I am getting so annoyed and confused at the same time with this whole Blog layout business!!! All I want to do is rearrange stuff and basically build my layout exactly how I want it... is that too much to ask??? Like why can't I get my About me stuff over on the side along with everything else.... I just want my blogs in the middle and thats it! I want tidbits and pics on the left hand side.... and then links and every other thing on the right.... WHYYYYYYY?!?!?!?! They seriously need a website where you can build your background whatever way you want.... adjust your margins however..... rearrange stuff simply..... and then click to get an HTML code.... so easy...

Am I waaaaaay too smart that nobody has ever thought of this?
Or am I waaaaaaay too ignorant and its already some program that I don't even know about?

And NO, I don't want to pay anyone to do it, I wanna do it.... like scrap book style and everything.... geez.... can't wait til I get all this down! I have a feeling I'm going to find myself buying some "Blogging for Dummies" book tonight or in the mix of the "decoding HTML" section at the bookstore! Anyone .... HEEEEEEEEEEEEEEEEELP!

Tuesday, April 21, 2009

Lil ole me!

So here I am.... new to the "blogging" world. My friend, Lyndsay is just going to diiiiiie when she sees that I am becoming a part of this community.... lol... Part of me thinks, I really don't have much to say, but then again if you knew me.... you would know better. It's kind of an uneasy feeling getting into this... What do I say? Is anyone really gonna read this? How do I even start this off? So I guess I can just start with some lovely tidbits about myself...



I am a down to earth girl who likes to have a good time and meet new people. I have been brought up with southern hospitality and charm.... but I'll choose when I want to use that charm... haha. I'm pretty simple, but at the same time complex.... I have many sides of me that all add up to this random cooky girl.... I wear my heart on my sleeve and believe that everything will always turn out for the best. I am one of the guys who can sit around drink beer and go hunting, yet I love to be with my girls having a margarita and getting my toes done. I grew up a dancer and love dancing, hence the title of the blog, but I miss it dearly. Dancing, Laughter and Disney movies are true forms of therapy in my world... lol. I am definitly a free spirited hippie that could run around barefoot all day. I guess if I were to compare myself to a celebrity I would be a mixture of Drew Barrymore, Kate Hudson, and Reese Witherspoon...

I have finally found my prince charming who has mended my once broken heart and showed me more than I could imagine... He is definitely the reason for the smile on my face and I look forward to the future with him. He really is amazing and I truly believe all the bs I went through was so I would simply know how to appreciate him and know... "hell yes, I deserve him"... hahaha.

My friends are also a big part of my life. I love them and would do anything for them... (even crash diet and be miserable for a week to be in their wedding...haha jk S).... I really don't know where I would be without them, they have truly been my backbone at times. "True friendship is a gift" and is something that shouldn't be taken for granted. The best thing about all my friends, is that they are all so different, some so opinionated while others just go with the flow, some I have been friends with since I was 5 and others since I was 20.
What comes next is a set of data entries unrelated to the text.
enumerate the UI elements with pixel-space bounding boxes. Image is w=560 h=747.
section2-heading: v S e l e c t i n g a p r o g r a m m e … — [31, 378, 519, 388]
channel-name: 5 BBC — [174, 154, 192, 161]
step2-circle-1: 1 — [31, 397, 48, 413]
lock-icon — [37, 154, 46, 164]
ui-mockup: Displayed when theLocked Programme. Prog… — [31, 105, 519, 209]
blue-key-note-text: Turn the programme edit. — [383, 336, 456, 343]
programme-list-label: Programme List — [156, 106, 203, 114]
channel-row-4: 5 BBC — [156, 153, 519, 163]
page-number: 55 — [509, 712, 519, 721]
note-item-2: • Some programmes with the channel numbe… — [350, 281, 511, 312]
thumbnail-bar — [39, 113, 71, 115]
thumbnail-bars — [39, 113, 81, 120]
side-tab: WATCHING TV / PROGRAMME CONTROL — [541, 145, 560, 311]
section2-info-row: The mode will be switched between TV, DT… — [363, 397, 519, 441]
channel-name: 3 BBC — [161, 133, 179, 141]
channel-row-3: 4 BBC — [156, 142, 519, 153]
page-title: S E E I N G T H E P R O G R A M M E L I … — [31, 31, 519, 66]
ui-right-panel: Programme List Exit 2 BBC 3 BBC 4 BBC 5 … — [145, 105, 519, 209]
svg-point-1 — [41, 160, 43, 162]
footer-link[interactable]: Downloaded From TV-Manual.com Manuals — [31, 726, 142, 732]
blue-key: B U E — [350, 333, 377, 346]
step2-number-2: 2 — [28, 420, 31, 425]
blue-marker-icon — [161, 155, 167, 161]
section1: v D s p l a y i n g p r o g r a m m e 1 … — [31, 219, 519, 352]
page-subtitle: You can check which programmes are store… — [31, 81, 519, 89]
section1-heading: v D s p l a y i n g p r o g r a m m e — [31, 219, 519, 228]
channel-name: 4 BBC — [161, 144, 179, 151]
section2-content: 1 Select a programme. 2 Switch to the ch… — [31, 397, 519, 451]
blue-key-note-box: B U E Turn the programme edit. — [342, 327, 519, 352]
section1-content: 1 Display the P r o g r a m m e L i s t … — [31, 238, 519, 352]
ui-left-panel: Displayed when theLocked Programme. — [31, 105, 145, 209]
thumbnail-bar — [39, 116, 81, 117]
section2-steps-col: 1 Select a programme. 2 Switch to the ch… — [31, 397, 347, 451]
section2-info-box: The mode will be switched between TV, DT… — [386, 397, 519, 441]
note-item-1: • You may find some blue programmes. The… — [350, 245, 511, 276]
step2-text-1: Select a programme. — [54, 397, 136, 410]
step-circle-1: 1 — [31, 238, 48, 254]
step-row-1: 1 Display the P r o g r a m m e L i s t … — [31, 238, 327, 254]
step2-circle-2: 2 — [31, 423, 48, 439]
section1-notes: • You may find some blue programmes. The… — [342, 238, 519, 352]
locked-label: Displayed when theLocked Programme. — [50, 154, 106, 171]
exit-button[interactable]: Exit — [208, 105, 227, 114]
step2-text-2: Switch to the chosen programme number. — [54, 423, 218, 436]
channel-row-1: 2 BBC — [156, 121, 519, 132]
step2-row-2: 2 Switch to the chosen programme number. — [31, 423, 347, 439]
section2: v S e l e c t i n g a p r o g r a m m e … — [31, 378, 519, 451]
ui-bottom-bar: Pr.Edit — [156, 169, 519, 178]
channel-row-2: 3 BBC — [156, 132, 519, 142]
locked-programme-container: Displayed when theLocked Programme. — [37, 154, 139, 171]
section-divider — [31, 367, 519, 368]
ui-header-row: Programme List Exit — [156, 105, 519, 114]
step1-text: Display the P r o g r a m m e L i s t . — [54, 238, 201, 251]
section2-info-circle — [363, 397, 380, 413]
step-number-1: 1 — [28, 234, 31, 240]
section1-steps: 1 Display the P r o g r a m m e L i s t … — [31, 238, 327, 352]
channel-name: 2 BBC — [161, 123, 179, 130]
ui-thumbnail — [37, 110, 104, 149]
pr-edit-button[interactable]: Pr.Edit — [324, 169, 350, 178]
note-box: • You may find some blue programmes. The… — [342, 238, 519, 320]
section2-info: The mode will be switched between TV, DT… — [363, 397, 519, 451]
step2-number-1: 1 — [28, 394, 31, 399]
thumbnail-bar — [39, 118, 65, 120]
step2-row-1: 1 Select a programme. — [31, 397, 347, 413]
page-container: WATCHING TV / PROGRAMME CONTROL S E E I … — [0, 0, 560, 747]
I've been through alot but I've learned even more. I've learned that my family will always be there through anything and will always believe in me..... I've learned that you have to be happy with who you are and trust yourself before you can truly be happy with anyone else. Im a firm believer in second chances and tryin your best to forgive and forget. People make mistakes and life goes on. My life is an open book, so if you wanna know more just ask me. I've got nothing to hide and the whole world to give!!